[Stored data entries]
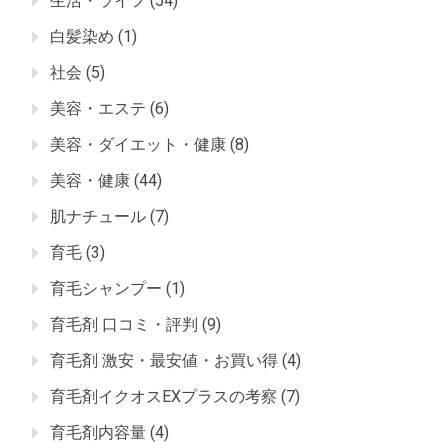
生活・ライフ
(54)
白髪染め
(1)
社会
(5)
美容・エステ
(6)
美容・ダイエット・健康
(8)
美容・健康
(44)
肌ナチュール
(7)
育毛
(3)
育毛シャンプー
(1)
育毛剤 口コミ・評判
(9)
育毛剤 激安・最安値・お買い得
(4)
育毛剤イクオスEXプラスの考察
(7)
育毛剤内容量
(4)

Exercise brief
The task calls for every record to be transcribed exactly, with no images included.

Written reply
生活・ライフ
(54)
白髪染め
(1)
社会
(5)
美容・エステ
(6)
美容・ダイエット・健康
(8)
美容・健康
(44)
肌ナチュール
(7)
育毛
(3)
育毛シャンプー
(1)
育毛剤 口コミ・評判
(9)
育毛剤 激安・最安値・お買い得
(4)
育毛剤イクオスEXプラスの考察
(7)
育毛剤内容量
(4)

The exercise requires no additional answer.